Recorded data
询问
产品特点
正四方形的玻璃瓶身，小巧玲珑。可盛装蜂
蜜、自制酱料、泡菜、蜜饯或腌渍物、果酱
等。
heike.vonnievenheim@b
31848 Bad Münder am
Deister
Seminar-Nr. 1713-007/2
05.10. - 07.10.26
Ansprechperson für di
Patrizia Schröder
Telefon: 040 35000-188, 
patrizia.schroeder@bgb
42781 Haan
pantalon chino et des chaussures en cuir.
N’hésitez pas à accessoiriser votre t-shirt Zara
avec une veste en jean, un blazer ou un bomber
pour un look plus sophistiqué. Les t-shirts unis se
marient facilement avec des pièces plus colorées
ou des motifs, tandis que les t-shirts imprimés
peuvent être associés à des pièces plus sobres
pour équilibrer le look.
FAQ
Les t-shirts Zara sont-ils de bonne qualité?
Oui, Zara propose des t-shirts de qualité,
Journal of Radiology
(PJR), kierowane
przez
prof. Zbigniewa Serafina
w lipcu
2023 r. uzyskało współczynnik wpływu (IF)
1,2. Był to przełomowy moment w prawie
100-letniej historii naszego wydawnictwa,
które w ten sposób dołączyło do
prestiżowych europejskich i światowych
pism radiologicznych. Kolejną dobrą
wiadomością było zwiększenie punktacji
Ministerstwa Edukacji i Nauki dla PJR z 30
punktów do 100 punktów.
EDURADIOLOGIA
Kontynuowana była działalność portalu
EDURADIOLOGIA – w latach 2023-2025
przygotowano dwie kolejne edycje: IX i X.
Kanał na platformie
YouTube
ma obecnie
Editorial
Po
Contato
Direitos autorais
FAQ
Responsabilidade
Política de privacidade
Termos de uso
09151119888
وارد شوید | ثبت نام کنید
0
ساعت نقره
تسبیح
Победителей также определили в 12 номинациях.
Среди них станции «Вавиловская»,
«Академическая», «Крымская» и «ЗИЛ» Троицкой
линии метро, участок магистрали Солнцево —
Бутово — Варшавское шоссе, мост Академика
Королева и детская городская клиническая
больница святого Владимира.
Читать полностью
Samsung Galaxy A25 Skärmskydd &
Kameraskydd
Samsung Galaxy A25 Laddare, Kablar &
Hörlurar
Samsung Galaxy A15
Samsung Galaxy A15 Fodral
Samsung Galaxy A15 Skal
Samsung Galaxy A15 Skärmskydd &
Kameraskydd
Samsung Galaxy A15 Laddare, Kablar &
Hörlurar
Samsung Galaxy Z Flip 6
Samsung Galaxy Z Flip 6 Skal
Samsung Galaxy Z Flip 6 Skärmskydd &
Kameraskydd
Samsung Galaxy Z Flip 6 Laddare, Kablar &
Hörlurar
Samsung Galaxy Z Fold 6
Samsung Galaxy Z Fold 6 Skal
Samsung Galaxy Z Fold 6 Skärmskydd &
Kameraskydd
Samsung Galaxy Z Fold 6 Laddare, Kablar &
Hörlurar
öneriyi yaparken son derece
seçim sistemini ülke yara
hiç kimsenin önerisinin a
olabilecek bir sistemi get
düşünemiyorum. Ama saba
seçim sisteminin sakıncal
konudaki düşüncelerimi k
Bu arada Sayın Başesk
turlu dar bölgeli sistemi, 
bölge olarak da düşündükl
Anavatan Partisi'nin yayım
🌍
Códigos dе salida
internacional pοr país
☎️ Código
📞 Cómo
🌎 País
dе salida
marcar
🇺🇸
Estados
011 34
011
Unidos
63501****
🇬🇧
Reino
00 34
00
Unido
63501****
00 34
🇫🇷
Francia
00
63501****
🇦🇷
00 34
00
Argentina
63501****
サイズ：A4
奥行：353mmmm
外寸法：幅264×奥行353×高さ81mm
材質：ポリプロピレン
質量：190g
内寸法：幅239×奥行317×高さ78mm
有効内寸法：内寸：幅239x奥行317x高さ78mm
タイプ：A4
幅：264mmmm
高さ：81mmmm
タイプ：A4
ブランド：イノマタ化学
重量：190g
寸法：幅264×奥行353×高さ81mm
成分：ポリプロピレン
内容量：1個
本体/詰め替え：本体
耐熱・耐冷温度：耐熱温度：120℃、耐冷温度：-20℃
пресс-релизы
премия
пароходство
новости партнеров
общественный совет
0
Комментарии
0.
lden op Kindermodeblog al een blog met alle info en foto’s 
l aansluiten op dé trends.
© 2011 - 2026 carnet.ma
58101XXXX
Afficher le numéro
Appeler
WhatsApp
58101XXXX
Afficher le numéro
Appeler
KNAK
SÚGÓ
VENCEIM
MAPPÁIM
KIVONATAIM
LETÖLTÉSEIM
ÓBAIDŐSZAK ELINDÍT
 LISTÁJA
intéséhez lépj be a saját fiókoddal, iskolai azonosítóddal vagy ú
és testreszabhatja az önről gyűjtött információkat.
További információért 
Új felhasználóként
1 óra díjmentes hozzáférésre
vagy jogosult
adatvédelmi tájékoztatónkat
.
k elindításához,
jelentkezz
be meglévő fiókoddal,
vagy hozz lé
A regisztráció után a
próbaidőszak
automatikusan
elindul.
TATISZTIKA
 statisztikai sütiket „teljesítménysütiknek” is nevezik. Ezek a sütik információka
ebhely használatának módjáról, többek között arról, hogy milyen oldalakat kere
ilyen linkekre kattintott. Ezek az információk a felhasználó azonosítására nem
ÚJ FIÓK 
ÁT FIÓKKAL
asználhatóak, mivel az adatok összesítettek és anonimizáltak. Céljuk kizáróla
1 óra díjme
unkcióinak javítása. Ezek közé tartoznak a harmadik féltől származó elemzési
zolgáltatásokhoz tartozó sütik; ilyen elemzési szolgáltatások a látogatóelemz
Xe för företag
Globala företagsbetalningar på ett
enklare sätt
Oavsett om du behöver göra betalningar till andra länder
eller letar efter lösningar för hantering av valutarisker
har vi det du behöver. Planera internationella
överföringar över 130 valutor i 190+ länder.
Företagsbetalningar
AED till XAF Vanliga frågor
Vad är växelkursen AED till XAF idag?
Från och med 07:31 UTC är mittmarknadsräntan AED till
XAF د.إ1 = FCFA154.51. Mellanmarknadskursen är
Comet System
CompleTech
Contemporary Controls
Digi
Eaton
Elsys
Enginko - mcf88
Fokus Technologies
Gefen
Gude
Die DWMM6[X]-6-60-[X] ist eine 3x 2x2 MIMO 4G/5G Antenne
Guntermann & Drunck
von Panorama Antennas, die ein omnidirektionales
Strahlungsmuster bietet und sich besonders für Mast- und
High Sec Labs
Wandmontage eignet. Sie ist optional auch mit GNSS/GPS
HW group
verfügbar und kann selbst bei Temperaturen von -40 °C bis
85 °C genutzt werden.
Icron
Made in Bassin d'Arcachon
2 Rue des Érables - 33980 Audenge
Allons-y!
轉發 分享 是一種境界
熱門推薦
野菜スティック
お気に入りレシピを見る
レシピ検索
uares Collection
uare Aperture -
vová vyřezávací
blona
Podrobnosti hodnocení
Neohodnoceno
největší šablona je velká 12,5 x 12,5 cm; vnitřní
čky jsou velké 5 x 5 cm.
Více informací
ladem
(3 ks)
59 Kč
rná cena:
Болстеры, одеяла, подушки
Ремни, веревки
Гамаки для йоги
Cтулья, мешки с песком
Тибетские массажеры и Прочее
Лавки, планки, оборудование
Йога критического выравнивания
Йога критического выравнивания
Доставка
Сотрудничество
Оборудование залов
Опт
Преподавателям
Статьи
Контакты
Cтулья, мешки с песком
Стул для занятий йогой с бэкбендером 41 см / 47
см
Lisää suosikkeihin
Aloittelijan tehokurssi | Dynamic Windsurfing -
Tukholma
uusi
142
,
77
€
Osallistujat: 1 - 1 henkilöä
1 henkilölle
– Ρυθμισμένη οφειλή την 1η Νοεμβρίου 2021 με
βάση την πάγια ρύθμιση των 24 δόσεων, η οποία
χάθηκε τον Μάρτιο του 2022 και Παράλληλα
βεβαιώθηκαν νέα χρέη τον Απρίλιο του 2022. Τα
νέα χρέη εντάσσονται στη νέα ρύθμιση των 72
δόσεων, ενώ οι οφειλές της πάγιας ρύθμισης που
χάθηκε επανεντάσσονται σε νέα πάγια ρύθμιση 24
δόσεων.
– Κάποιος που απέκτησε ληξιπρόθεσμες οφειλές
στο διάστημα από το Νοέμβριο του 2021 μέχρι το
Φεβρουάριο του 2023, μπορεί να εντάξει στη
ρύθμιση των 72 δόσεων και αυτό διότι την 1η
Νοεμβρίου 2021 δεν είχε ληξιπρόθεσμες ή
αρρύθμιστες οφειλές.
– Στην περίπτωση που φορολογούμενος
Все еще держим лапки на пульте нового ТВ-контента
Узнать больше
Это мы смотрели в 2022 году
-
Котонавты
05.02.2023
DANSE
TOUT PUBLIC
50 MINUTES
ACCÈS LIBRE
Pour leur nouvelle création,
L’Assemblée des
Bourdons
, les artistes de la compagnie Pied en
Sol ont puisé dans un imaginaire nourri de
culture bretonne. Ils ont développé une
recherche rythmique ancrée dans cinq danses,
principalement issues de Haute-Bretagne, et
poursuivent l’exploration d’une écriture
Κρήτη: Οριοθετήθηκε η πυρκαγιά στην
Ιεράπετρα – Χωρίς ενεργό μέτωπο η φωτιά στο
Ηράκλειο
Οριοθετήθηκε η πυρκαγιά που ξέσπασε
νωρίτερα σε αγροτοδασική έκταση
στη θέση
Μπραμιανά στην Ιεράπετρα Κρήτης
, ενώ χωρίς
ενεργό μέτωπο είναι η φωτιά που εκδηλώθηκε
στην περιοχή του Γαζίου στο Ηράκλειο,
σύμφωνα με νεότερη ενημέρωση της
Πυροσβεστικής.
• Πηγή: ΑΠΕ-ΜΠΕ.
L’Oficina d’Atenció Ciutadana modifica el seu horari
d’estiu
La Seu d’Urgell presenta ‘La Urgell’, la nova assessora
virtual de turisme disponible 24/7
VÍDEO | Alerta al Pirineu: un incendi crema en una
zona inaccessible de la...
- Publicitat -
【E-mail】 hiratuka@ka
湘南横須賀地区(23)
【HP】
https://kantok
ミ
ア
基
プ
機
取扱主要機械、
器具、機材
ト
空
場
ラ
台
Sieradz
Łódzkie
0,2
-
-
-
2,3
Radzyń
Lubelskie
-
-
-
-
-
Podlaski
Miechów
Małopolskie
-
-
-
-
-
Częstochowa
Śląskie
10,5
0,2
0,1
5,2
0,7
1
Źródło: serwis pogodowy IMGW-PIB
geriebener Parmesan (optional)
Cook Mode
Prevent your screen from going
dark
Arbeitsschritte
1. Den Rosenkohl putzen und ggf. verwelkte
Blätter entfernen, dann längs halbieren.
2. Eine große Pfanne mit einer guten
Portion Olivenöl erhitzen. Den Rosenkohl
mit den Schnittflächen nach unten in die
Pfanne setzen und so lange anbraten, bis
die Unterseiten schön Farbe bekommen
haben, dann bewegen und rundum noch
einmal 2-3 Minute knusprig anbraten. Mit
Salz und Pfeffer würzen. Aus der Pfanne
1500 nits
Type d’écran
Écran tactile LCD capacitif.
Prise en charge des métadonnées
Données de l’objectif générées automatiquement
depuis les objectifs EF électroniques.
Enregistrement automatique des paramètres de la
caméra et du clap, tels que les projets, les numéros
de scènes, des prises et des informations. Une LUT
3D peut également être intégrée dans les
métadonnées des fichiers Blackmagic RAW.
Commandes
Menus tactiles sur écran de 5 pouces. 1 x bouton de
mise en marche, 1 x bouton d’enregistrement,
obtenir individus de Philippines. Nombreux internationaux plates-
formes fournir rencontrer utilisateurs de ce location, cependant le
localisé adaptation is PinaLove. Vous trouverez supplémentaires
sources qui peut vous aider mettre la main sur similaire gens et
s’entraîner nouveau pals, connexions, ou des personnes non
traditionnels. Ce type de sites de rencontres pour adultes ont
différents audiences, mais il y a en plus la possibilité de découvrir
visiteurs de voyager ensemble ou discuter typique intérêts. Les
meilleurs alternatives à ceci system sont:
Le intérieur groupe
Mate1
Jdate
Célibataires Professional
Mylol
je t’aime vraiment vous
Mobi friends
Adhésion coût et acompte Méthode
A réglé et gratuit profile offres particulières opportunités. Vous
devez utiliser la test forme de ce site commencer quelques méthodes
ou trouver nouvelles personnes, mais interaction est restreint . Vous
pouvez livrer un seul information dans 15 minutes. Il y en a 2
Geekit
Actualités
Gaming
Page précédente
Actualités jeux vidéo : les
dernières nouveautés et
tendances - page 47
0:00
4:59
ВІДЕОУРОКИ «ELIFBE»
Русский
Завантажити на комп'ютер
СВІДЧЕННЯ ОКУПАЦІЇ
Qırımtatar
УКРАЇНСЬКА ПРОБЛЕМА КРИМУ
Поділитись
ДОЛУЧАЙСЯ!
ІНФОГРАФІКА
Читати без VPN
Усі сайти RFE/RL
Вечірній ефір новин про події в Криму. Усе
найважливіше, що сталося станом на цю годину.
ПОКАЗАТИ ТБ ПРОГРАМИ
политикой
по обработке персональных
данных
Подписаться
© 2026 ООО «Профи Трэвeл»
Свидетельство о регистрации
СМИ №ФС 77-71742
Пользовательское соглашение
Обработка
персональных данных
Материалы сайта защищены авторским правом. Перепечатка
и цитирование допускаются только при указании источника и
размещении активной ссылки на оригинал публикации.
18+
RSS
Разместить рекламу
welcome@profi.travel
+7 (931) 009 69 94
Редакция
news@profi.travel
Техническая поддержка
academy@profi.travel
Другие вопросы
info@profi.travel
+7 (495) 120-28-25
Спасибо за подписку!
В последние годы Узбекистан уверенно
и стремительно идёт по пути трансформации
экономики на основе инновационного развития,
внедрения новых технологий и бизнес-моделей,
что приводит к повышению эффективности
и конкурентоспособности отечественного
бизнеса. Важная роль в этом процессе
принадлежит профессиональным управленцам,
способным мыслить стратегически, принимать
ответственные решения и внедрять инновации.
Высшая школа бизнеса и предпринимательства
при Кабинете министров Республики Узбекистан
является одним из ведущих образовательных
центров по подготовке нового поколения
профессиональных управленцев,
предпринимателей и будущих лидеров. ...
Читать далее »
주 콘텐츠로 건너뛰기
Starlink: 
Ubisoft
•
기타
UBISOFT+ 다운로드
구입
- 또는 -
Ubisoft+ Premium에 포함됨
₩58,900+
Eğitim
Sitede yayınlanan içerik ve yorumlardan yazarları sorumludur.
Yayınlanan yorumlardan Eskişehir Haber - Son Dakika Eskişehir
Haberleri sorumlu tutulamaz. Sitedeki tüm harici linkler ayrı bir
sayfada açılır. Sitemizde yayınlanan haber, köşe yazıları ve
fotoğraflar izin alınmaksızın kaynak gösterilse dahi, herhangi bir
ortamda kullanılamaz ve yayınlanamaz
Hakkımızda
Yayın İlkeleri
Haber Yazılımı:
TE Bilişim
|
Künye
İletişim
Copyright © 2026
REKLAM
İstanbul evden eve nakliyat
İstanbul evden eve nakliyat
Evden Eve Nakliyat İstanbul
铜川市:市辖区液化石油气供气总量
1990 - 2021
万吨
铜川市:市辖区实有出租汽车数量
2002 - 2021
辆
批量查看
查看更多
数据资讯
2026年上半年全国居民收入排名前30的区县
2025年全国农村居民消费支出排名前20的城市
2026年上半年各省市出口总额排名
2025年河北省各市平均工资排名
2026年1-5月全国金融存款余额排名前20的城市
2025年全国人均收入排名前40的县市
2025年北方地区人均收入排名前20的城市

__EXERCISE DIRECTIONS__: Please reproduce the lines from the line with "Стул для занятий" to the line with "Все еще держим", both ends included, exactly as they appear above.

__OUTPUT FOR THIS EXERCISE__:
Стул для занятий йогой с бэкбендером 41 см / 47
см
Lisää suosikkeihin
Aloittelijan tehokurssi | Dynamic Windsurfing -
Tukholma
uusi
142
,
77
€
Osallistujat: 1 - 1 henkilöä
1 henkilölle
– Ρυθμισμένη οφειλή την 1η Νοεμβρίου 2021 με
βάση την πάγια ρύθμιση των 24 δόσεων, η οποία
χάθηκε τον Μάρτιο του 2022 και Παράλληλα
βεβαιώθηκαν νέα χρέη τον Απρίλιο του 2022. Τα
νέα χρέη εντάσσονται στη νέα ρύθμιση των 72
δόσεων, ενώ οι οφειλές της πάγιας ρύθμισης που
χάθηκε επανεντάσσονται σε νέα πάγια ρύθμιση 24
δόσεων.
– Κάποιος που απέκτησε ληξιπρόθεσμες οφειλές
στο διάστημα από το Νοέμβριο του 2021 μέχρι το
Φεβρουάριο του 2023, μπορεί να εντάξει στη
ρύθμιση των 72 δόσεων και αυτό διότι την 1η
Νοεμβρίου 2021 δεν είχε ληξιπρόθεσμες ή
αρρύθμιστες οφειλές.
– Στην περίπτωση που φορολογούμενος
Все еще держим лапки на пульте нового ТВ-контента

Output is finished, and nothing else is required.